Although the average wireless remote is useful, the Giga T Pro II is another step above. It allows the user to program in such details as the exposure time, intervals in between shots, or simply the delay before the shutter fires. With an LCD display to input the information, the photographer need only touch the camera to turn it on.
Taking images of a person may require space, but when you're shooting products for the likes of eBay or insurance purposes the kit can be both compact and portable. The ePhotomaker Kit includes a softbox, grey card and small tripod giving even the absolute starter to product photography enough to take a decent shot, and the entire kit can then be folded up and stored easily.
For either the obsessive clean freak who hates cables and clutter or the photo editor who works more from their lap than the desk the Apple wireless keyboard is a simple joy. Being rapid to connect and running off of two AA batteries makes it less of a headache than the majority of its wired brethren, and gives the maximum versatility.
This fully adjustable LED light gives the photographer, or videographer, a portable lighting method that can sit on a hotshoe and add a more consistent light source than a flashgun. The Rotolight RL-48 can then be adapted, via filters, to give a coloured tint to the illumination for some portraiture effects.

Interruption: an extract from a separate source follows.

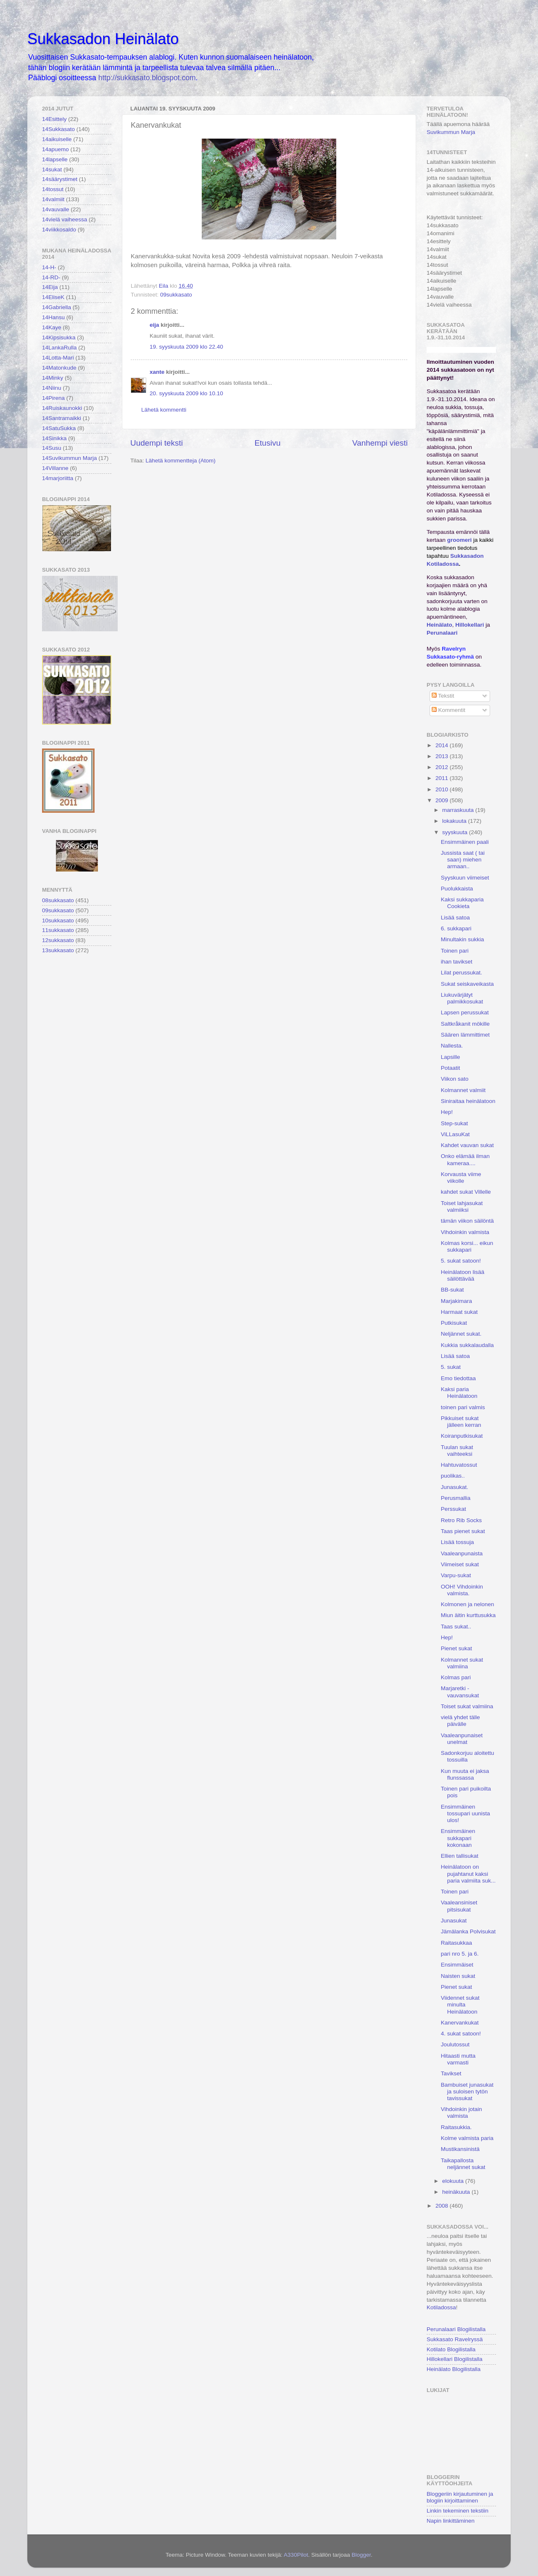 The width and height of the screenshot is (538, 2576). What do you see at coordinates (458, 1838) in the screenshot?
I see `Ensimmäinen sukkapari kokonaan` at bounding box center [458, 1838].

Photoshop may be able to provide a host of photo-like filters to use at the click of a mouse, but any experienced photographer will tell you the best quality filter effect will come from the physical act of placing glass in front of lens. Lee's system offers a huge amount of versatility, and with this holder in place the photographer in your family can start building their collection. www.leefilters.com
The next step up for a creative photographer, offering four customisable buttons, a pen for close detail work as well as a touch facility. This allows the Wacom Bamboo to operate much like an iPad by letting the zoom and select function work purely by touch instead of needing a mouse to navigate between programs.